En réalité, on voit que le rôle majeur de l’Union s’est porté sur le renforcement de la capacité militaire (au sens large du terme) des États membres et, dans une certaine mesure, sur leur coordination. Renforcement qui constitue par ailleurs l’indispensable préalable à la crédibilité de toute entreprise de défense commune mais qui n’en constitue que la première étape, insuffisante par elle même.. 


Il faut sans doute se résoudre à une évidence : la Communauté puis l’Union européennes n’ont pas été créées pour servir de base à une défense commune. Le rajout - laborieux - de quelques cinq articles au Traité ne peut en lui même modifier cet obstacle politique majeur de caractère constitutionnel. Il faut donc également envisager au moins deux autres pistes pouvant d’ailleurs s’avérer complémentaires de la première. 



Les accords intergouvernementaux

Le deuxième pilier de l’architecture européenne de sécurité est constitué par des accords bilatéraux ou multilatéraux entre États membres (incluant parfois des États tiers tels que le Royaume Uni).


Certains États membres ont constitué - hors du cadre de l’UE - un très dense réseau d’accords « de coopération » avec leurs principaux partenaires dans lesquels figurent des déclarations de solidarité réciproque de nature diplomatique mais aussi sécuritaire. Ces accords servent de base à des projets et activités communs par exemple en matière d’investissements industriels ou d’exercices à caractère militaire. La France pour exemple s’est montrée particulièrement active dans ce domaine en concluant ces dernières années une série d’accords séparés mais de nature comparable avec l’Allemagne, l’Italie, l’Espagne et la Pologne.


De même des groupements d’États se sont créés dans le même but entre les principaux États membres pour développer leur coopération dans un cadre régional, par exemple les groupes dits de Weimar ou de Versailles.


Si la portée de ces accords est principalement politique, ils ont aussi pour effet de développer un sentiment de solidarité renforcée y compris en matière sécuritaire.
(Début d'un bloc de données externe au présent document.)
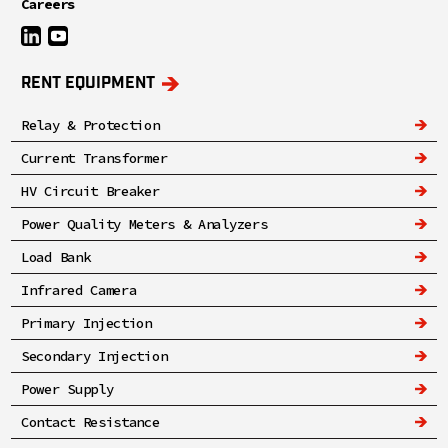
Careers
RENT EQUIPMENT
Relay & Protection
Current Transformer
HV Circuit Breaker
Power Quality Meters & Analyzers
Load Bank
Infrared Camera
Primary Injection
Secondary Injection
Power Supply
Contact Resistance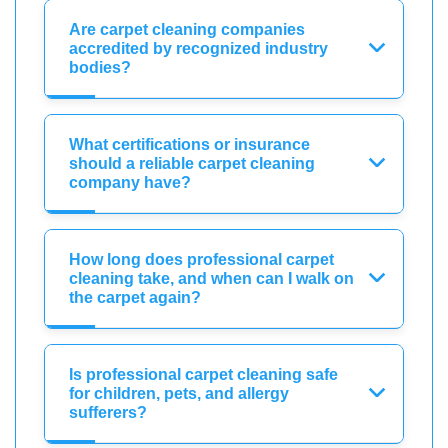
Are carpet cleaning companies
accredited by recognized industry
bodies?
What certifications or insurance
should a reliable carpet cleaning
company have?
How long does professional carpet
cleaning take, and when can I walk on
the carpet again?
Is professional carpet cleaning safe
for children, pets, and allergy
sufferers?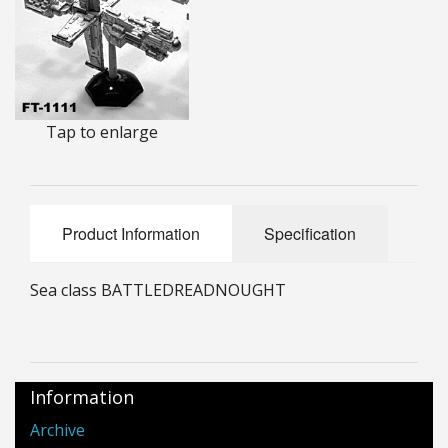
25mm Characters & Misc
25mm Street Level
6mm Dirtside
Tap to enlarge
Dice, Counters and Rules Accessories
Adult Collectables (Over 18s ONLY!)
Product Information
Specification
Rules
Sea class BATTLEDREADNOUGHT
BGC Figures
Information
Archive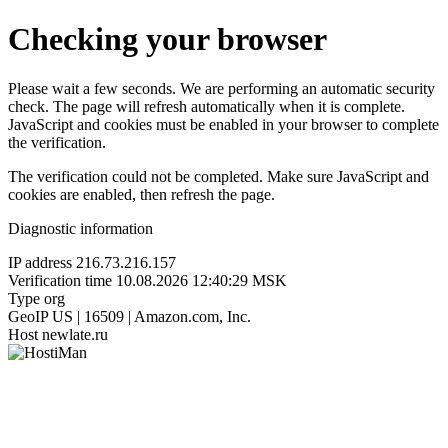
Checking your browser
Please wait a few seconds. We are performing an automatic security
check. The page will refresh automatically when it is complete.
JavaScript and cookies must be enabled in your browser to complete
the verification.
The verification could not be completed. Make sure JavaScript and
cookies are enabled, then refresh the page.
Diagnostic information
IP address
216.73.216.157
Verification time
10.08.2026 12:40:29 MSK
Type
org
GeoIP
US | 16509 | Amazon.com, Inc.
Host
newlate.ru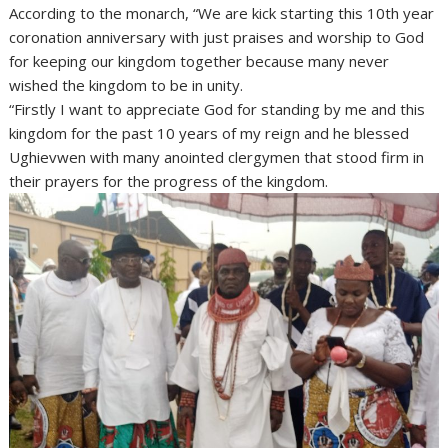
According to the monarch, “We are kick starting this 10th year
coronation anniversary with just praises and worship to God
for keeping our kingdom together because many never
wished the kingdom to be in unity.
“Firstly I want to appreciate God for standing by me and this
kingdom for the past 10 years of my reign and he blessed
Ughievwen with many anointed clergymen that stood firm in
their prayers for the progress of the kingdom.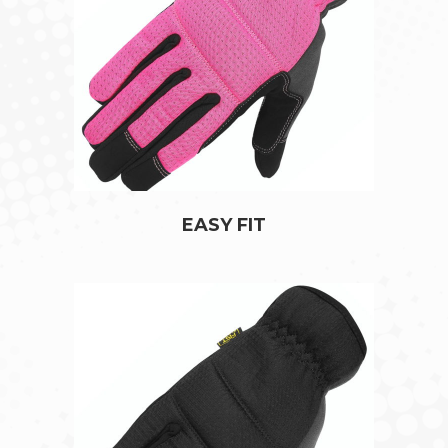
EASY FIT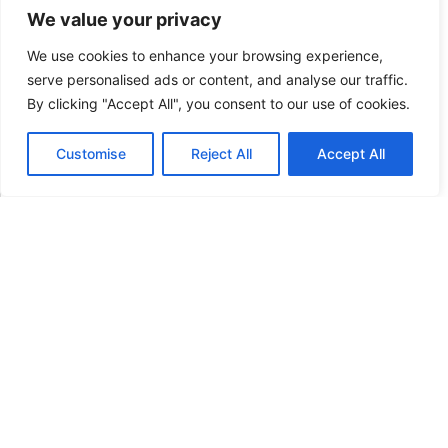
We value your privacy
Contact form
We use cookies to enhance your browsing experience,
serve personalised ads or content, and analyse our traffic.
By clicking "Accept All", you consent to our use of cookies.
N
a
Customise
Reject All
Accept All
m
English
*
e
E
E
*
m
m
a
a
i
P
i
l
a
l
*
r
P
a
a
g
r
r
a
a
g
p
r
SUBMIT
h
a
T
p
e
h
Tout ceci a créé un entrelacs et une configuration complexes de multiples liens de toute nature dans la plus pure tradition diplomatique. Les effets de cette rémanence d’un système de type westphalien servent sans doute à conforter des solidarités et des coopérations croisées mais ce système demeure très éloigné du concept de défense commune auquel il ne saurait se substituer.
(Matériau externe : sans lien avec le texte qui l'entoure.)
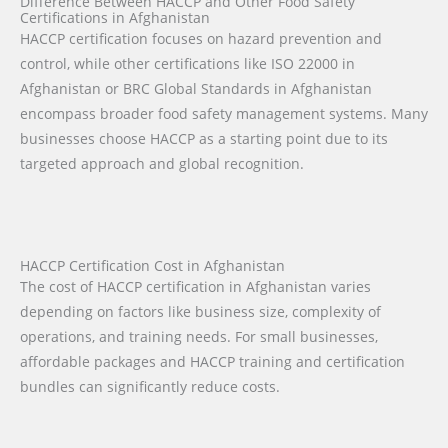
Difference Between HACCP and Other Food Safety
Certifications in Afghanistan
HACCP certification focuses on hazard prevention and
control, while other certifications like ISO 22000 in
Afghanistan or BRC Global Standards in Afghanistan
encompass broader food safety management systems. Many
businesses choose HACCP as a starting point due to its
targeted approach and global recognition.
HACCP Certification Cost in Afghanistan
The cost of HACCP certification in Afghanistan varies
depending on factors like business size, complexity of
operations, and training needs. For small businesses,
affordable packages and HACCP training and certification
bundles can significantly reduce costs.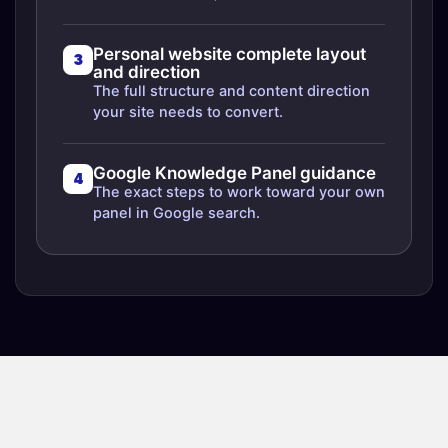
Personal website complete layout
3
and direction
The full structure and content direction
your site needs to convert.
Google Knowledge Panel guidance
4
The exact steps to work toward your own
panel in Google search.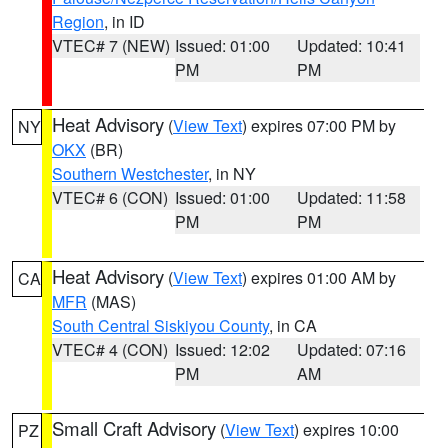
Region
, in ID
VTEC# 7 (NEW)
Issued: 01:00
Updated: 10:41
PM
PM
Heat Advisory
(
View Text
) expires 07:00 PM by
NY
OKX
(BR)
Southern Westchester
, in NY
VTEC# 6 (CON)
Issued: 01:00
Updated: 11:58
PM
PM
Heat Advisory
(
View Text
) expires 01:00 AM by
CA
MFR
(MAS)
South Central Siskiyou County
, in CA
VTEC# 4 (CON)
Issued: 12:02
Updated: 07:16
PM
AM
Small Craft Advisory
(
View Text
) expires 10:00
PZ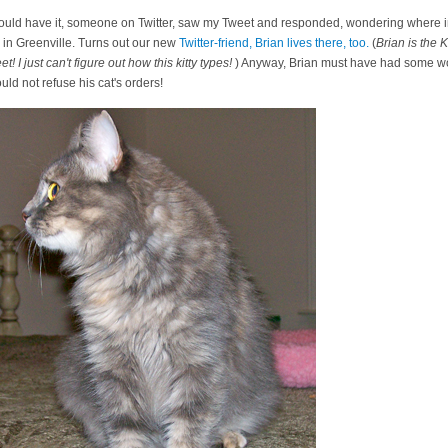
 would have it, someone on Twitter, saw my Tweet and responded, wondering where i
ed in Greenville. Turns out our new
Twitter-friend, Brian lives there, too.
(
Brian is the 
! I just can't figure out how this kitty types!
) Anyway, Brian must have had some wo
ould not refuse his cat's orders!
Plus récemment s’est développé - dans le contexte de l’agression russe en Ukraine et sous l’impulsion de la France - une nouvelle version intergouvernementale du concept de coopération renforcée, connue sous le nom de  le de « coalition des États volontaires » ( « coalition of the willing » ) composée des États membres de l’UE les mieux dotés sur le plan sécuritaire ainsi que des partenaires de pays tiers dont le Royaume Uni. Potentiellement, cette coalition pourrait entreprendre des opérations de caractère proprement militaire comme le positionnement de troupes sur le territoire ukrainien afin de garantir la sécurité de ce territoire à l’issue d’un éventuel accord de paix ou de cessez le feu. En dépit de son caractère incertain et circonstanciel, ce concept est parfois présenté comme le possible fondement ou au moins la première amorce de création d’une future défense européenne. Encore faudra-il qu’il fasse d’abord ses preuves sur le terrain ukrainien et qu’il soit ensuite formalisé et inséré dans un cadre institutionnel adéquat. Il n’est pas certain, pour de nombreuses raisons politiques et pratiques, que ce type de coalition soit le point de départ adéquat d’une défense commune européenne.


Plus largement encore, il faut mentionner la création d’une nouvelle instance diplomatique pan-européenne dénommée « Communauté Politique Européenne » (CFP) lancée à nouveau à l’initiative de la France. Dépourvue de structures ou de règles précises de fonctionnement, la CFP est présentée comme un simple forum destiné à « favoriser le dialogue politique et la coopération afin de répondre aux questions d'intérêt commun, de manière à renforcer la sécurité, la stabilité et la prospérité du continent européen » . Bien que dépourvue d’objectif de caractère proprement défensif, cette instance - qui regroupe notamment tous les États membres de l’UE et candidats à l’adhésion mais exclut la Russie - s’est constituée elle aussi dans le contexte de la guerre en Ukraine. On peut imaginer que les questions relatives à la défense de l’Europe y soient évoquées informellement entre les différents chefs d’Etat et de gouvernement.  



Le « pilier européen »  de l’OTAN

Il faut enfin évoquer ce qui est peut-être la plus concrète piste de matérialisation d’une future défense européenne : la constitution d’un pôle ou d’un pilier proprement européens au sein de l’OTAN. Le sujet a fait l’objet, depuis de nombreuses années de moultes et savantes analyses et et de projets plus ou moins avancés. Il est redevenu d’une brûlante actualité suite à l’agressivité déclarée de la Russie poutinienne et au désengagement annoncé de l’allié américain trumpien. 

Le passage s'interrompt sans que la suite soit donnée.